Há critérios validados para avaliação de vulnerabilidade de placa por imagem invasiva e o GS-IVUS por si só não permite essa determinação (2-5). De modo que no PREVENT trial, 95% dos pacientes foram acessados por GS-IVUS, mais de 97% das lesões foram definidas como placas vulneráveis por apresentarem os critérios 1 (ALM/MLA <4,0 mm²) e 2 (PB >70%). Assim, apenas 11% apresentavam NIRS com max LCBI 4mm >315*, e 5% contavam com critérios para fibroateroma de capa fina (Thin-Cap Fibroatheroma – TCFA) avaliados pelo RF-IVUS ou OCT. O que significa que, se todos os pacientes com critérios 3 ou 4 apresentem como segundo para vulnerabilidade de placa os critérios 1 ou 2, apenas 263 dos 1606 pacientes (16%) apresentavam algum critério efetivo para avaliação de imagem invasiva que pudesse sugerir a presença de vulnerabilidade de placa (dados da Tabela 1). 

Logo, estamos diante a um estudo que avaliou: a revascularização coronária percutânea preventiva guiada por GS-IVUS (97%) de leões não obstrutivas à angiografia de pacientes com angina estável (84%), sem evidência de isquemia no vaso alvo FFR >0.8 (91%), com plataformas de próteses diferentes no mesmo grupo: scaffolds bio-absorvivel (33%) e stents farmacológicos metálicos (67%). Diante dessas limitações, futuros estudos devem ser aguardados a fim de se determinar o paper da ICP preventiva em placas vulneráveis.  

Referências

  1. Park SJ, Ahn JM, Kang DY, Yun SC, Ahn YK, Kim WJ, Nam CW, Jeong JO, Chae IH, Shiomi H, Kao HL, Hahn JY, Her SH, Lee BK, Ahn TH, Chang KY, Chae JK, Smyth D, Mintz GS, Stone GW, Park DW; PREVENT Investigators. Preventive percutaneous coronary intervention versus optimal medical therapy alone for the treatment of vulnerable atherosclerotic coronary plaques (PREVENT): a multicentre, open-label, randomised controlled trial. Lancet. 2024 May 4;403(10438):1753-1765. doi: 10.1016/S0140-6736(24)00413-6.  

  2. Stefanadis C, Antoniou CK, Tsiachris D, Pietri P. Coronary Atherosclerotic Vulnerable Plaque: Current Perspectives. J Am Heart Assoc. 2017 Mar 17;6(3):e005543. doi: 10.1161/JAHA.117.005543.  

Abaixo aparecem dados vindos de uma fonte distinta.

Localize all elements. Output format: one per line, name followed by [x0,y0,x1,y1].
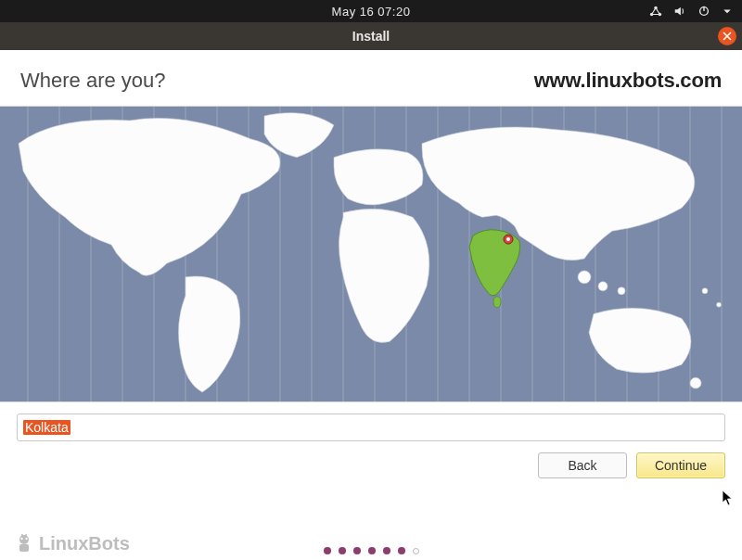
svg-rect-41 [21,534,23,537]
gnome-topbar: May 16 07:20 [0,0,742,22]
network-icon[interactable] [649,5,662,18]
svg-point-38 [19,535,29,544]
window-close-button[interactable] [718,27,736,45]
svg-point-37 [506,237,510,241]
timezone-map[interactable] [0,106,742,402]
step-dot [398,547,405,554]
svg-point-31 [618,287,625,295]
installer-footer: LinuxBots [0,547,742,554]
step-indicator [324,547,419,554]
installer-content: Where are you? www.linuxbots.com [0,50,742,560]
svg-point-35 [493,297,501,308]
svg-point-29 [578,271,591,284]
step-dot [353,547,361,554]
svg-rect-42 [25,534,27,537]
window-title: Install [352,29,390,44]
svg-point-30 [598,282,608,291]
brand-text: LinuxBots [39,533,130,554]
site-watermark: www.linuxbots.com [534,69,722,93]
power-icon[interactable] [697,5,710,18]
window-titlebar: Install [0,22,742,50]
svg-point-33 [717,302,722,307]
svg-point-40 [25,538,27,540]
volume-icon[interactable] [673,5,686,18]
continue-button[interactable]: Continue [636,452,725,478]
mouse-cursor-icon [722,490,735,509]
page-heading: Where are you? [20,69,166,93]
location-input-value: Kolkata [23,420,70,435]
step-dot [383,547,390,554]
clock: May 16 07:20 [332,5,411,19]
step-dot [339,547,346,554]
brand-logo: LinuxBots [13,532,130,554]
system-tray[interactable] [649,0,733,22]
svg-rect-43 [19,544,29,552]
chevron-down-icon[interactable] [722,6,733,17]
svg-point-34 [690,377,701,388]
step-dot-upcoming [413,548,419,554]
svg-point-39 [20,538,22,540]
back-button[interactable]: Back [538,452,627,478]
svg-point-32 [702,288,708,294]
location-input[interactable]: Kolkata [17,414,725,441]
step-dot [368,547,376,554]
step-dot [324,547,331,554]
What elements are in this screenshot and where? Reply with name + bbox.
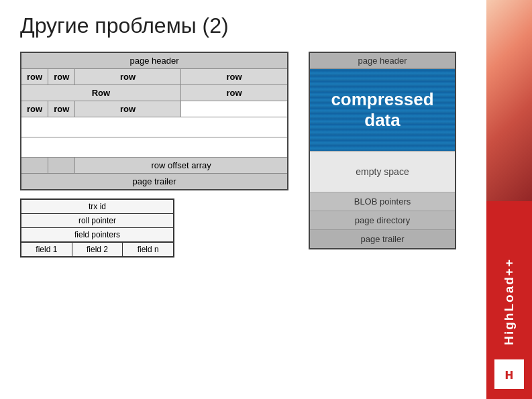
sidebar-decoration [486, 0, 532, 201]
field1-cell: field 1 [21, 243, 72, 256]
row-cell: Row [21, 85, 180, 101]
empty-space-cell [21, 117, 288, 137]
offset-small1 [21, 158, 48, 174]
right-diagram: page header compresseddata empty space B… [309, 52, 456, 249]
row-cell: row [48, 69, 75, 85]
row-cell: row [75, 101, 181, 117]
highload-brand-text: HighLoad++ [502, 258, 517, 345]
sidebar-image [486, 0, 532, 201]
row-cell: row [180, 85, 288, 101]
highload-logo-text: н [504, 365, 513, 383]
row-cell [180, 101, 288, 117]
offset-array-label: row offset array [75, 158, 288, 174]
diagrams-row: page header row row row row Row row row … [20, 52, 466, 258]
row-cell: row [21, 69, 48, 85]
fields-row: field 1 field 2 field n [21, 242, 173, 256]
left-diagram: page header row row row row Row row row … [20, 52, 288, 258]
roll-pointer-row: roll pointer [21, 214, 173, 228]
page-layout-table: page header row row row row Row row row … [20, 52, 288, 190]
field2-cell: field 2 [72, 243, 123, 256]
offset-small2 [48, 158, 75, 174]
right-page-header: page header [310, 53, 455, 69]
row-cell: row [48, 101, 75, 117]
page-title: Другие проблемы (2) [20, 13, 466, 38]
empty-space-section: empty space [310, 151, 455, 192]
blob-pointers-section: BLOB pointers [310, 192, 455, 211]
fieldn-cell: field n [123, 243, 173, 256]
sidebar: HighLoad++ н [486, 0, 532, 399]
row-cell: row [180, 69, 288, 85]
sidebar-brand-area: HighLoad++ н [486, 201, 532, 399]
highload-logo: н [494, 359, 524, 389]
row-cell: row [21, 101, 48, 117]
right-page-layout: page header compresseddata empty space B… [309, 52, 456, 249]
row-cell: row [75, 69, 181, 85]
right-page-trailer: page trailer [310, 230, 455, 248]
compressed-data-section: compresseddata [310, 69, 455, 151]
compressed-data-label: compresseddata [323, 89, 441, 131]
empty-space-cell2 [21, 137, 288, 158]
page-header-label: page header [21, 52, 288, 69]
page-directory-section: page directory [310, 211, 455, 230]
row-structure: trx id roll pointer field pointers field… [20, 198, 174, 258]
main-content: Другие проблемы (2) page header row row … [0, 0, 486, 399]
field-pointers-row: field pointers [21, 228, 173, 242]
page-trailer-label: page trailer [21, 174, 288, 190]
trx-id-row: trx id [21, 200, 173, 214]
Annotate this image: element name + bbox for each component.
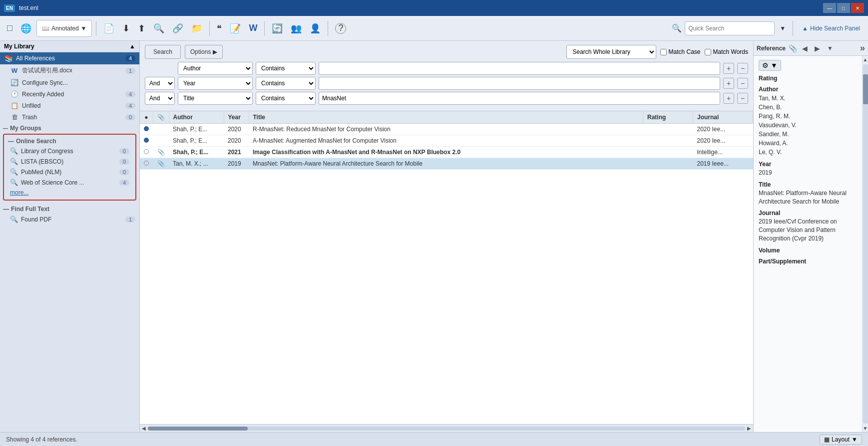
quote-btn[interactable]: ❝: [214, 21, 225, 36]
find-full-text-btn[interactable]: 🔍: [150, 21, 167, 36]
sidebar-item-pubmed[interactable]: 🔍 PubMed (NLM) 0: [4, 167, 135, 177]
filter-condition-3[interactable]: Contains: [256, 92, 316, 105]
title-cell: A-MnasNet: Augmented MnasNet for Compute…: [249, 135, 643, 147]
sidebar-item-unfiled[interactable]: 📋 Unfiled 4: [0, 100, 139, 111]
sidebar-item-all-references[interactable]: 📚 All References 4: [0, 52, 139, 64]
match-words-input[interactable]: [705, 49, 711, 55]
library-toolbar-btn[interactable]: □: [4, 21, 15, 35]
gear-button[interactable]: ⚙ ▼: [759, 60, 781, 71]
link-btn[interactable]: 🔗: [169, 21, 186, 36]
table-row[interactable]: Shah, P.; E... 2020 R-MnasNet: Reduced M…: [140, 124, 753, 135]
online-search-header[interactable]: — Online Search: [4, 137, 135, 146]
col-journal-header[interactable]: Journal: [693, 111, 753, 124]
filter-value-3[interactable]: [319, 92, 720, 105]
title-label: Title: [759, 181, 857, 188]
filter-add-btn-1[interactable]: +: [723, 63, 734, 74]
panel-expand-right-btn[interactable]: »: [860, 43, 865, 53]
sidebar-item-library-of-congress[interactable]: 🔍 Library of Congress 0: [4, 146, 135, 156]
insert-btn[interactable]: 📝: [227, 21, 244, 36]
scroll-track[interactable]: [148, 427, 745, 431]
sidebar-item-lista[interactable]: 🔍 LISTA (EBSCO) 0: [4, 156, 135, 167]
download-btn[interactable]: ⬇: [119, 21, 133, 36]
vscroll-up-arrow[interactable]: ▲: [862, 56, 868, 63]
sidebar-item-trash[interactable]: 🗑 Trash 0: [0, 111, 139, 123]
filter-value-1[interactable]: [319, 62, 720, 75]
filter-field-1[interactable]: Author: [178, 62, 253, 75]
match-case-input[interactable]: [660, 49, 667, 55]
vscroll-down-arrow[interactable]: ▼: [862, 425, 868, 432]
scroll-left-arrow[interactable]: ◀: [142, 426, 146, 431]
table-row[interactable]: 📎 Tan, M. X.; ... 2019 MnasNet: Platform…: [140, 158, 753, 170]
col-attach-header[interactable]: 📎: [153, 111, 169, 124]
filter-add-btn-3[interactable]: +: [723, 93, 734, 104]
online-search-box: — Online Search 🔍 Library of Congress 0 …: [3, 134, 136, 201]
filter-value-2[interactable]: [319, 77, 720, 90]
quick-search-input[interactable]: [685, 21, 775, 35]
recently-added-count: 4: [125, 91, 135, 97]
sync-btn[interactable]: 🔄: [269, 21, 286, 36]
maximize-button[interactable]: □: [837, 3, 850, 13]
panel-next-btn[interactable]: ▶: [813, 44, 822, 52]
annotated-button[interactable]: 📖 Annotated ▼: [36, 20, 92, 37]
vscroll-track[interactable]: [863, 64, 868, 424]
quick-search-icon: 🔍: [672, 23, 682, 33]
filter-add-btn-2[interactable]: +: [723, 78, 734, 89]
scroll-thumb[interactable]: [148, 427, 248, 431]
filter-row-1: Author Contains + −: [145, 62, 748, 75]
col-rating-header[interactable]: Rating: [643, 111, 693, 124]
scroll-right-arrow[interactable]: ▶: [747, 426, 751, 431]
paperclip-icon[interactable]: 📎: [789, 44, 797, 52]
sidebar-item-found-pdf[interactable]: 🔍 Found PDF 1: [0, 214, 139, 225]
options-button[interactable]: Options ▶: [185, 45, 223, 59]
sidebar-item-configure-sync[interactable]: 🔄 Configure Sync...: [0, 77, 139, 88]
search-button[interactable]: Search: [145, 45, 181, 59]
table-row[interactable]: Shah, P.; E... 2020 A-MnasNet: Augmented…: [140, 135, 753, 147]
col-title-header[interactable]: Title: [249, 111, 643, 124]
sidebar-section-my-groups[interactable]: — My Groups: [0, 123, 139, 133]
filter-connector-3[interactable]: And: [145, 92, 175, 105]
close-button[interactable]: ✕: [851, 3, 864, 13]
filter-remove-btn-3[interactable]: −: [737, 93, 748, 104]
panel-expand-btn[interactable]: ▼: [825, 45, 835, 52]
word-btn[interactable]: W: [246, 21, 260, 35]
vscroll-thumb[interactable]: [863, 74, 868, 104]
help-btn[interactable]: ?: [332, 21, 349, 36]
table-row[interactable]: 📎 Shah, P.; E... 2021 Image Classificati…: [140, 147, 753, 158]
search-expand-btn[interactable]: ▼: [778, 24, 788, 33]
filter-remove-btn-2[interactable]: −: [737, 78, 748, 89]
folder-btn[interactable]: 📁: [188, 21, 205, 36]
person-add-btn[interactable]: 👤: [307, 21, 324, 36]
more-link[interactable]: more...: [4, 188, 135, 198]
minimize-button[interactable]: —: [823, 3, 836, 13]
reference-tab[interactable]: Reference: [757, 45, 786, 52]
paperclip-icon: 📎: [157, 160, 165, 167]
filter-condition-2[interactable]: Contains: [256, 77, 316, 90]
col-year-header[interactable]: Year: [224, 111, 249, 124]
sidebar-item-web-of-science[interactable]: 🔍 Web of Science Core ... 4: [4, 177, 135, 188]
panel-prev-btn[interactable]: ◀: [800, 44, 810, 52]
online-search-label: Online Search: [16, 138, 56, 145]
collapse-icon[interactable]: ▲: [129, 43, 135, 50]
col-author-header[interactable]: Author: [169, 111, 224, 124]
sidebar-item-docx[interactable]: W 尝试试用引用.docx 1: [0, 64, 139, 77]
new-ref-btn[interactable]: 📄: [100, 21, 117, 36]
attachment-cell: [153, 124, 169, 135]
upload-btn[interactable]: ⬆: [135, 21, 148, 36]
people-btn[interactable]: 👥: [288, 21, 305, 36]
globe-toolbar-btn[interactable]: 🌐: [17, 21, 34, 36]
filter-condition-1[interactable]: Contains: [256, 62, 316, 75]
filter-remove-btn-1[interactable]: −: [737, 63, 748, 74]
search-scope-select[interactable]: Search Whole Library Search Current Grou…: [566, 45, 656, 59]
filter-field-2[interactable]: Year: [178, 77, 253, 90]
col-read-header[interactable]: ●: [140, 111, 153, 124]
layout-button[interactable]: ▦ Layout ▼: [820, 435, 862, 445]
match-words-checkbox[interactable]: Match Words: [705, 48, 748, 55]
author-cell: Shah, P.; E...: [169, 124, 224, 135]
filter-connector-2[interactable]: And: [145, 77, 175, 90]
sidebar-section-find-full-text[interactable]: — Find Full Text: [0, 204, 139, 214]
filter-field-3[interactable]: Title: [178, 92, 253, 105]
hide-search-panel-button[interactable]: ▲ Hide Search Panel: [798, 23, 864, 34]
sidebar-item-recently-added[interactable]: 🕐 Recently Added 4: [0, 88, 139, 100]
match-case-checkbox[interactable]: Match Case: [660, 48, 701, 55]
author-cell: Tan, M. X.; ...: [169, 158, 224, 170]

  3. Erglis A, Jegere S, Narbute I. Intravascular Ultrasound-based Imaging Modalities for Tissue Characterisation. Interv Cardiol. 2014 Aug;9(3):151-155. doi: 10.15420/icr.2014.9.3.151. 

  4. van Veelen A, van der Sangen NMR, Delewi R, Beijk MAM, Henriques JPS, Claessen BEPM. Detection of Vulnerable Coronary Plaques Using Invasive and Non-Invasive Imaging Modalities. J Clin Med. 2022 Mar 1;11(5):1361. doi: 10.3390/jcm11051361.  

    1. Waksman R, Di Mario C, Torguson R, Ali ZA, Singh V, Skinner WH, Artis AK, Cate TT, Powers E, Kim C, Regar E, Wong SC, Lewis S, Wykrzykowska J, Dube S, Kazziha S, van der Ent M, Shah P, Craig PE, Zou Q, Kolm P, Brewer HB, Garcia-Garcia HM; LRP Investigators. Identification of patients and plaques vulnerable to future coronary events with near-infrared spectroscopy intravascular ultrasound imaging: a prospective, cohort study. Lancet. 2019 Nov 2;394(10209):1629-1637. doi: 10.1016/S0140-6736(19)31794-5.